— Saved data entries —
════

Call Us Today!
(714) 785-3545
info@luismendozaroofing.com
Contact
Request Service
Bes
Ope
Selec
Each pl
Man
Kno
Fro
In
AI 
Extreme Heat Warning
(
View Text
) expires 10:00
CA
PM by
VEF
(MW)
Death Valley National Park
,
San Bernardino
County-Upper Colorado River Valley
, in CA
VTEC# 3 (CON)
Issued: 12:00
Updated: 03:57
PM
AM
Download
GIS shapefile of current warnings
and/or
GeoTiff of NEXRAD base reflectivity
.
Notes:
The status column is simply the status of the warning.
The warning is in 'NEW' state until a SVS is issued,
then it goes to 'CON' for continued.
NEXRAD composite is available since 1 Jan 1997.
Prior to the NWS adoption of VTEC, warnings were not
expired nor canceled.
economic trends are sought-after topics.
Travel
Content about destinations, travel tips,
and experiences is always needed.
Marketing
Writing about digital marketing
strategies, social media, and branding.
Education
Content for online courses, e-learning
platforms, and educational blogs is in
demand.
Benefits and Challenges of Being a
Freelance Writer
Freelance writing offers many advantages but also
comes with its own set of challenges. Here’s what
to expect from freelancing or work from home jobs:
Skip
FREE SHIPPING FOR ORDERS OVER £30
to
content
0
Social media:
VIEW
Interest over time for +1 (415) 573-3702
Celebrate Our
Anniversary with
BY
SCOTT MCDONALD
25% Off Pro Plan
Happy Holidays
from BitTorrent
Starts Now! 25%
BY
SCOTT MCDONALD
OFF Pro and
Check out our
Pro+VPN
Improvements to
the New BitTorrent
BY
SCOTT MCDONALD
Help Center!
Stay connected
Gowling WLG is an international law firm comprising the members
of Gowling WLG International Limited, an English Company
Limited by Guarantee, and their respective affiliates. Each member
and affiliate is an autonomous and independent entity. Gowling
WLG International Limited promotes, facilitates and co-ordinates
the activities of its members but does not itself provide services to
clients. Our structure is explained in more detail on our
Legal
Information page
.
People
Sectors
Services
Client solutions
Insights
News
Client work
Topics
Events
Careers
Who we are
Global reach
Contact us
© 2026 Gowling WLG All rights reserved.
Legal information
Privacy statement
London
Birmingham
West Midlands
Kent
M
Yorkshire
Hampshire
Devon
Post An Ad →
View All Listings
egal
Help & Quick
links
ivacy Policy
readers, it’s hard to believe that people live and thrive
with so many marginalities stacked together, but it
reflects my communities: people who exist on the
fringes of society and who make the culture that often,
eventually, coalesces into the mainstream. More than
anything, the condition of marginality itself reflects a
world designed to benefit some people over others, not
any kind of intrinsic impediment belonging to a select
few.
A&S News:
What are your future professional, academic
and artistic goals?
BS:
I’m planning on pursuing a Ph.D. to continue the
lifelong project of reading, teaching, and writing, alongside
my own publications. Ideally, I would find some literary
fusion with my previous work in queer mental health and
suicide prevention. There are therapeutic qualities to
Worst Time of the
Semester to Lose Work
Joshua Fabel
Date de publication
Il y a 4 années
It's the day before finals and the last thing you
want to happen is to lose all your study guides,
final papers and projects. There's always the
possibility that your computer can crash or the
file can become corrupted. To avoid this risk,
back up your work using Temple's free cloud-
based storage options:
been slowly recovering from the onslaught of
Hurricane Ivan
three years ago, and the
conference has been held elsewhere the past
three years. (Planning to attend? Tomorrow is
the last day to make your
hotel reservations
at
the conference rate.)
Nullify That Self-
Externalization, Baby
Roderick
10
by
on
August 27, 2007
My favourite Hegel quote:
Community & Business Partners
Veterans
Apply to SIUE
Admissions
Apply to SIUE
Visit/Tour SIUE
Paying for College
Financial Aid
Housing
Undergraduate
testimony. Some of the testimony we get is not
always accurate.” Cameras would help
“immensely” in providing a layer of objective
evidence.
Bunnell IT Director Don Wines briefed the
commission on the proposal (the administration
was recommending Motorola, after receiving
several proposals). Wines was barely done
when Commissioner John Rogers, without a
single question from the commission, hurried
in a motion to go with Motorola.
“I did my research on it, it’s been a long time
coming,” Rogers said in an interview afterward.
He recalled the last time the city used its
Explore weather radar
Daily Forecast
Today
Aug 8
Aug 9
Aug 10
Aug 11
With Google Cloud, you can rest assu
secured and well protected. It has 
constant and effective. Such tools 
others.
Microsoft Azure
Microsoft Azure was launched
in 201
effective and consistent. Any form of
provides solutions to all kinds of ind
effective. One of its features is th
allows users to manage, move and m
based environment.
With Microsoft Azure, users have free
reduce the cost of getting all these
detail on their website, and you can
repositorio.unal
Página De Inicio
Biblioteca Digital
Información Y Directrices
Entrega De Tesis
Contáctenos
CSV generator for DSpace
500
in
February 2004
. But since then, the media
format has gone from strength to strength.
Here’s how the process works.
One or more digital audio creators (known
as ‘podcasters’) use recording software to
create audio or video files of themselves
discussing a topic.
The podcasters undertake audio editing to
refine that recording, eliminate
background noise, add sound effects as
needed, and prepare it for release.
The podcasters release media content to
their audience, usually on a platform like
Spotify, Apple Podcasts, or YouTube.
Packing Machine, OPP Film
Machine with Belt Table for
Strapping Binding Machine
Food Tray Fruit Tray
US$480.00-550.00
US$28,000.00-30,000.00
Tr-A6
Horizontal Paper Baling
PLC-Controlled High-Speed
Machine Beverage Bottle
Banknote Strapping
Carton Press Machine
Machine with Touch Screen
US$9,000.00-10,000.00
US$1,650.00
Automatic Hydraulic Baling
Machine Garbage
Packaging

════

— EXERCISE GOAL —
Retype all of the lines shown above, keeping each one exact.

— EXPECTED ANSWER —
Call Us Today!
(714) 785-3545
info@luismendozaroofing.com
Contact
Request Service
Bes
Ope
Selec
Each pl
Man
Kno
Fro
In
AI 
Extreme Heat Warning
(
View Text
) expires 10:00
CA
PM by
VEF
(MW)
Death Valley National Park
,
San Bernardino
County-Upper Colorado River Valley
, in CA
VTEC# 3 (CON)
Issued: 12:00
Updated: 03:57
PM
AM
Download
GIS shapefile of current warnings
and/or
GeoTiff of NEXRAD base reflectivity
.
Notes:
The status column is simply the status of the warning.
The warning is in 'NEW' state until a SVS is issued,
then it goes to 'CON' for continued.
NEXRAD composite is available since 1 Jan 1997.
Prior to the NWS adoption of VTEC, warnings were not
expired nor canceled.
economic trends are sought-after topics.
Travel
Content about destinations, travel tips,
and experiences is always needed.
Marketing
Writing about digital marketing
strategies, social media, and branding.
Education
Content for online courses, e-learning
platforms, and educational blogs is in
demand.
Benefits and Challenges of Being a
Freelance Writer
Freelance writing offers many advantages but also
comes with its own set of challenges. Here’s what
to expect from freelancing or work from home jobs:
Skip
FREE SHIPPING FOR ORDERS OVER £30
to
content
0
Social media:
VIEW
Interest over time for +1 (415) 573-3702
Celebrate Our
Anniversary with
BY
SCOTT MCDONALD
25% Off Pro Plan
Happy Holidays
from BitTorrent
Starts Now! 25%
BY
SCOTT MCDONALD
OFF Pro and
Check out our
Pro+VPN
Improvements to
the New BitTorrent
BY
SCOTT MCDONALD
Help Center!
Stay connected
Gowling WLG is an international law firm comprising the members
of Gowling WLG International Limited, an English Company
Limited by Guarantee, and their respective affiliates. Each member
and affiliate is an autonomous and independent entity. Gowling
WLG International Limited promotes, facilitates and co-ordinates
the activities of its members but does not itself provide services to
clients. Our structure is explained in more detail on our
Legal
Information page
.
People
Sectors
Services
Client solutions
Insights
News
Client work
Topics
Events
Careers
Who we are
Global reach
Contact us
© 2026 Gowling WLG All rights reserved.
Legal information
Privacy statement
London
Birmingham
West Midlands
Kent
M
Yorkshire
Hampshire
Devon
Post An Ad →
View All Listings
egal
Help & Quick
links
ivacy Policy
readers, it’s hard to believe that people live and thrive
with so many marginalities stacked together, but it
reflects my communities: people who exist on the
fringes of society and who make the culture that often,
eventually, coalesces into the mainstream. More than
anything, the condition of marginality itself reflects a
world designed to benefit some people over others, not
any kind of intrinsic impediment belonging to a select
few.
A&S News:
What are your future professional, academic
and artistic goals?
BS:
I’m planning on pursuing a Ph.D. to continue the
lifelong project of reading, teaching, and writing, alongside
my own publications. Ideally, I would find some literary
fusion with my previous work in queer mental health and
suicide prevention. There are therapeutic qualities to
Worst Time of the
Semester to Lose Work
Joshua Fabel
Date de publication
Il y a 4 années
It's the day before finals and the last thing you
want to happen is to lose all your study guides,
final papers and projects. There's always the
possibility that your computer can crash or the
file can become corrupted. To avoid this risk,
back up your work using Temple's free cloud-
based storage options:
been slowly recovering from the onslaught of
Hurricane Ivan
three years ago, and the
conference has been held elsewhere the past
three years. (Planning to attend? Tomorrow is
the last day to make your
hotel reservations
at
the conference rate.)
Nullify That Self-
Externalization, Baby
Roderick
10
by
on
August 27, 2007
My favourite Hegel quote:
Community & Business Partners
Veterans
Apply to SIUE
Admissions
Apply to SIUE
Visit/Tour SIUE
Paying for College
Financial Aid
Housing
Undergraduate
testimony. Some of the testimony we get is not
always accurate.” Cameras would help
“immensely” in providing a layer of objective
evidence.
Bunnell IT Director Don Wines briefed the
commission on the proposal (the administration
was recommending Motorola, after receiving
several proposals). Wines was barely done
when Commissioner John Rogers, without a
single question from the commission, hurried
in a motion to go with Motorola.
“I did my research on it, it’s been a long time
coming,” Rogers said in an interview afterward.
He recalled the last time the city used its
Explore weather radar
Daily Forecast
Today
Aug 8
Aug 9
Aug 10
Aug 11
With Google Cloud, you can rest assu
secured and well protected. It has 
constant and effective. Such tools 
others.
Microsoft Azure
Microsoft Azure was launched
in 201
effective and consistent. Any form of
provides solutions to all kinds of ind
effective. One of its features is th
allows users to manage, move and m
based environment.
With Microsoft Azure, users have free
reduce the cost of getting all these
detail on their website, and you can
repositorio.unal
Página De Inicio
Biblioteca Digital
Información Y Directrices
Entrega De Tesis
Contáctenos
CSV generator for DSpace
500
in
February 2004
. But since then, the media
format has gone from strength to strength.
Here’s how the process works.
One or more digital audio creators (known
as ‘podcasters’) use recording software to
create audio or video files of themselves
discussing a topic.
The podcasters undertake audio editing to
refine that recording, eliminate
background noise, add sound effects as
needed, and prepare it for release.
The podcasters release media content to
their audience, usually on a platform like
Spotify, Apple Podcasts, or YouTube.
Packing Machine, OPP Film
Machine with Belt Table for
Strapping Binding Machine
Food Tray Fruit Tray
US$480.00-550.00
US$28,000.00-30,000.00
Tr-A6
Horizontal Paper Baling
PLC-Controlled High-Speed
Machine Beverage Bottle
Banknote Strapping
Carton Press Machine
Machine with Touch Screen
US$9,000.00-10,000.00
US$1,650.00
Automatic Hydraulic Baling
Machine Garbage
Packaging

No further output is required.